▶ _Work instruction_
Output the entries word for word. Omit images.

(Supplied records begins)

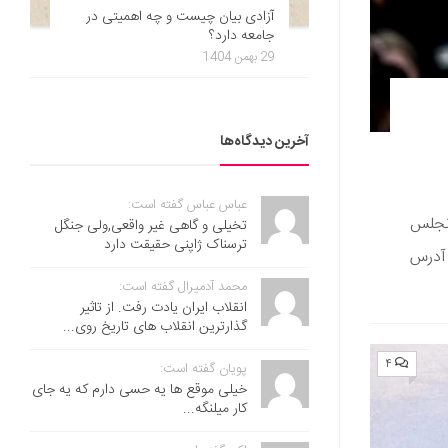
آزادی بیان چیست و چه اهمیتی در
جامعه دارد؟
29 بهمن 1404
آخرین دیدگاه‌ها
عباس عباس گفته است:
NB که در لس آنجلس
تخیلی و گاهی غیر واقعی,ولی جنگل
ترسناک ژاپنی حقیقت دارد
آدرس
محمد آدمیرال گفته است:
انقلاب ایران یادت رفت. از تاثیر
گذارترین انقلاب های تاریخ روی...
۴
پویان گفته است:
خیلی موقع ها یه حسی دارم که یه جای
کار میلنگه...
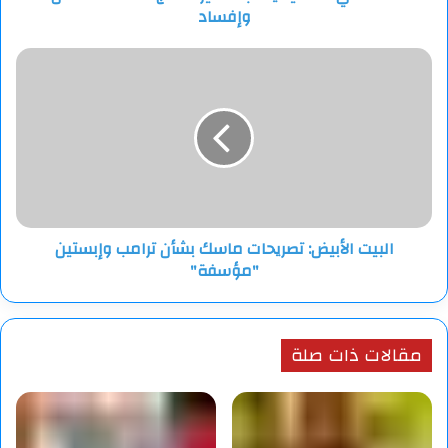
وإفساد
البيت
الأبيض:
تصريحات
ماسك
بشأن
ترامب
وإبستين
"مؤسفة"
البيت الأبيض: تصريحات ماسك بشأن ترامب وإبستين
"مؤسفة"
مقالات ذات صلة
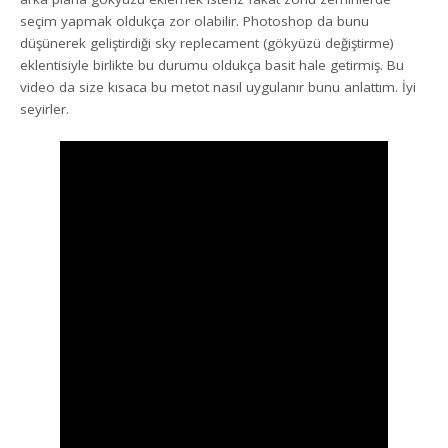
seçim yapmak oldukça zor olabilir. Photoshop da bunu
düşünerek geliştirdiği sky replecament (gökyüzü değiştirme)
eklentisiyle birlikte bu durumu oldukça basit hale getirmiş. Bu
video da size kısaca bu metot nasıl uygulanır bunu anlattım. İyi
seyirler.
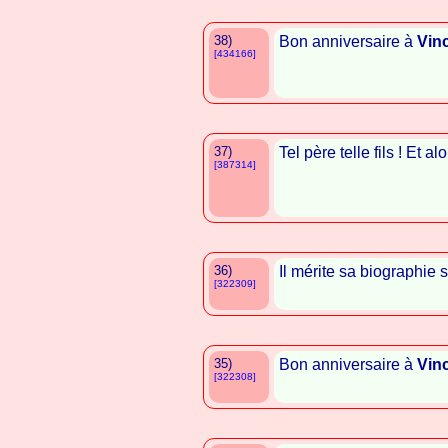
38)
Bon anniversaire à
Vin
[434166]
37)
Tel père telle fils ! Et 
[387314]
36)
Il mérite sa biographie s
[322309]
35)
Bon anniversaire à
Vin
[322308]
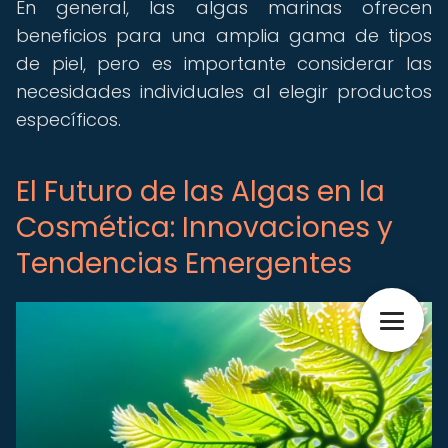
En general, las algas marinas ofrecen
beneficios para una amplia gama de tipos
de piel, pero es importante considerar las
necesidades individuales al elegir productos
específicos.
El Futuro de las Algas en la
Cosmética: Innovaciones y
Tendencias Emergentes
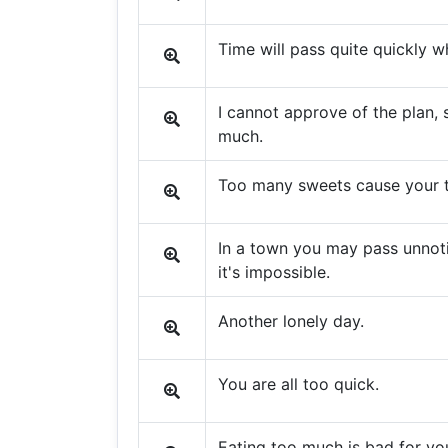
Time will pass quite quickly 
I cannot approve of the plan, 
much.
Too many sweets cause your t
In a town you may pass unnoti
it's impossible.
Another lonely day.
You are all too quick.
Eating too much is bad for you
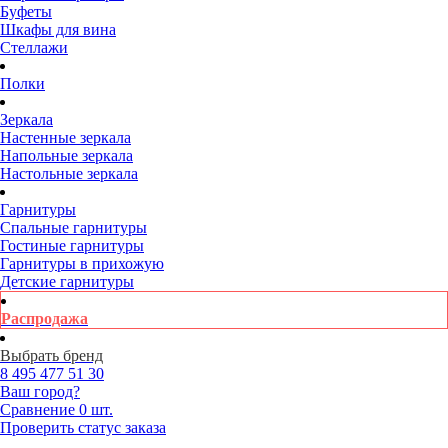
Буфеты
Шкафы для вина
Стеллажи
Полки
Зеркала
Настенные зеркала
Напольные зеркала
Настольные зеркала
Гарнитуры
Спальные гарнитуры
Гостиные гарнитуры
Гарнитуры в прихожую
Детские гарнитуры
Распродажа
Выбрать бренд
8 495
477 51 30
Ваш город?
Сравнение
0 шт.
Проверить статус заказа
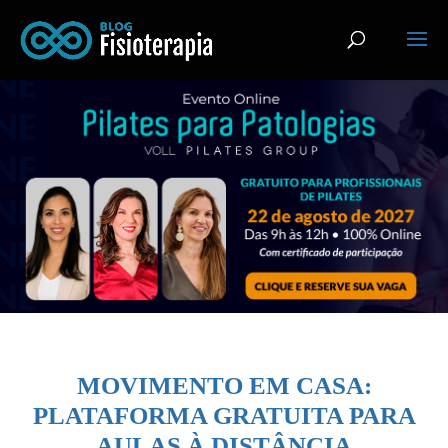
MOVIMENTO EM CASA:
PLATAFORMA GRATUITA PARA
AULAS À DISTÂNCIA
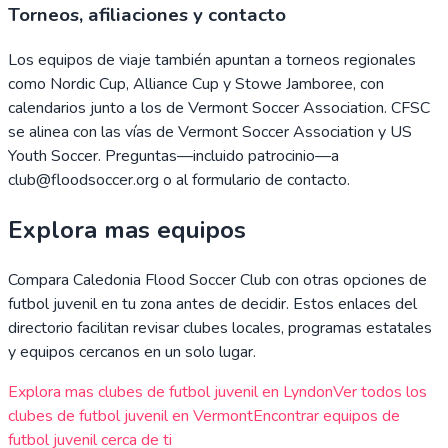
Torneos, afiliaciones y contacto
Los equipos de viaje también apuntan a torneos regionales
como Nordic Cup, Alliance Cup y Stowe Jamboree, con
calendarios junto a los de Vermont Soccer Association. CFSC
se alinea con las vías de Vermont Soccer Association y US
Youth Soccer. Preguntas—incluido patrocinio—a
club@floodsoccer.org o al formulario de contacto.
Explora mas equipos
Compara
Caledonia Flood Soccer Club
con otras opciones de
futbol juvenil en tu zona antes de decidir. Estos enlaces del
directorio facilitan revisar clubes locales, programas estatales
y equipos cercanos en un solo lugar.
Explora mas clubes de futbol juvenil en
Lyndon
Ver todos los
clubes de futbol juvenil en
Vermont
Encontrar equipos de
futbol juvenil cerca de ti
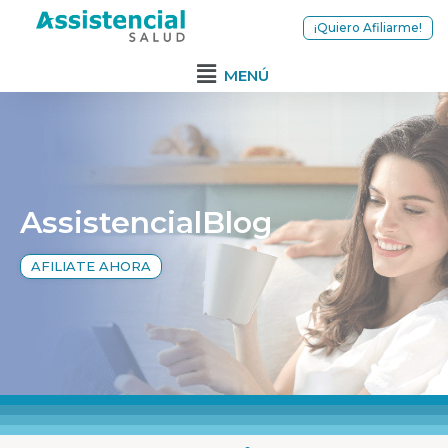
¡Quiero Afiliarme!
MENÚ
AssistencialBlog
AFILIATE AHORA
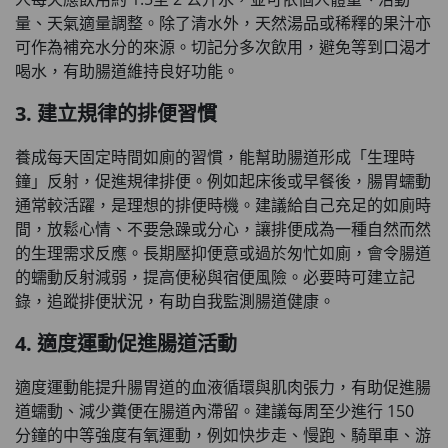
量、天氣適量調整。除了清水外，天然湯品或稀釋的果汁亦
可作為補充水分的來源。切記分多次飲用，避免等到口渴才
喝水，有助腸道維持良好功能。
3. 建立規律的排便習慣
養成每天固定時間如廁的習慣，能幫助腸道形成「生理時
鐘」反射，促進規律排便。例如起床後或早餐後，腸胃蠕動
通常較活躍，是理想的排便時機。建議給自己充足的如廁時
間，放鬆心情、不要急躁或分心，讓排便成為一種自然而然
的生理需求反應。長期壓抑便意或過於匆忙如廁，會令腸道
的蠕動反射減弱，提高便秘與宿便風險。必要時可建立記
錄，追蹤排便狀況，有助自我監測腸道健康。
4. 適度運動促進腸道活動
適度運動能提升腸胃道的血液循環與肌肉張力，有助促進腸
道蠕動、減少糞便在腸道內滯留。建議每周至少進行 150
分鐘的中等強度有氧運動，例如快步走、慢跑、騎單車、游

(Supplied records ends)

▶ _Your solution_
آزادی بیان چیست و چه اهمیتی در
جامعه دارد؟
29 بهمن 1404
آخرین دیدگاه‌ها
عباس عباس گفته است:
NB که در لس آنجلس
تخیلی و گاهی غیر واقعی,ولی جنگل
ترسناک ژاپنی حقیقت دارد
آدرس
محمد آدمیرال گفته است:
انقلاب ایران یادت رفت. از تاثیر
گذارترین انقلاب های تاریخ روی...
۴
پویان گفته است:
خیلی موقع ها یه حسی دارم که یه جای
کار میلنگه...
وإفساد
البيت
الأبيض:
تصريحات
ماسك
بشأن
ترامب
وإبستين
"مؤسفة"
البيت الأبيض: تصريحات ماسك بشأن ترامب وإبستين
"مؤسفة"
مقالات ذات صلة
seçim yapmak oldukça zor olabilir. Photoshop da bunu
düşünerek geliştirdiği sky replecament (gökyüzü değiştirme)
eklentisiyle birlikte bu durumu oldukça basit hale getirmiş. Bu
video da size kısaca bu metot nasıl uygulanır bunu anlattım. İyi
seyirler.
38)
Bon anniversaire à
Vin
[434166]
37)
Tel père telle fils ! Et 
[387314]
36)
Il mérite sa biographie s
[322309]
35)
Bon anniversaire à
Vin
[322308]
En general, las algas marinas ofrecen
beneficios para una amplia gama de tipos
de piel, pero es importante considerar las
necesidades individuales al elegir productos
específicos.
El Futuro de las Algas en la
Cosmética: Innovaciones y
Tendencias Emergentes
Time will pass quite quickly 
I cannot approve of the plan, 
much.
Too many sweets cause your t
In a town you may pass unnoti
it's impossible.
Another lonely day.
You are all too quick.
Eating too much is bad for you
Буфеты
Шкафы для вина
Стеллажи
Полки
Зеркала
Настенные зеркала
Напольные зеркала
Настольные зеркала
Гарнитуры
Спальные гарнитуры
Гостиные гарнитуры
Гарнитуры в прихожую
Детские гарнитуры
Распродажа
Выбрать бренд
8 495
477 51 30
Ваш город?
Сравнение
0 шт.
Проверить статус заказа
MOVIMENTO EM CASA:
PLATAFORMA GRATUITA PARA
AULAS À DISTÂNCIA
Torneos, afiliaciones y contacto
Los equipos de viaje también apuntan a torneos regionales
como Nordic Cup, Alliance Cup y Stowe Jamboree, con
calendarios junto a los de Vermont Soccer Association. CFSC
se alinea con las vías de Vermont Soccer Association y US
Youth Soccer. Preguntas—incluido patrocinio—a
club@floodsoccer.org o al formulario de contacto.
Explora mas equipos
Compara
Caledonia Flood Soccer Club
con otras opciones de
futbol juvenil en tu zona antes de decidir. Estos enlaces del
directorio facilitan revisar clubes locales, programas estatales
y equipos cercanos en un solo lugar.
Explora mas clubes de futbol juvenil en
Lyndon
Ver todos los
clubes de futbol juvenil en
Vermont
Encontrar equipos de
futbol juvenil cerca de ti
¡Quiero Afiliarme!
MENÚ
AssistencialBlog
AFILIATE AHORA
量、天氣適量調整。除了清水外，天然湯品或稀釋的果汁亦
可作為補充水分的來源。切記分多次飲用，避免等到口渴才
喝水，有助腸道維持良好功能。
3. 建立規律的排便習慣
養成每天固定時間如廁的習慣，能幫助腸道形成「生理時
鐘」反射，促進規律排便。例如起床後或早餐後，腸胃蠕動
通常較活躍，是理想的排便時機。建議給自己充足的如廁時
間，放鬆心情、不要急躁或分心，讓排便成為一種自然而然
的生理需求反應。長期壓抑便意或過於匆忙如廁，會令腸道
的蠕動反射減弱，提高便秘與宿便風險。必要時可建立記
錄，追蹤排便狀況，有助自我監測腸道健康。
4. 適度運動促進腸道活動
適度運動能提升腸胃道的血液循環與肌肉張力，有助促進腸
道蠕動、減少糞便在腸道內滯留。建議每周至少進行 150
分鐘的中等強度有氧運動，例如快步走、慢跑、騎單車、游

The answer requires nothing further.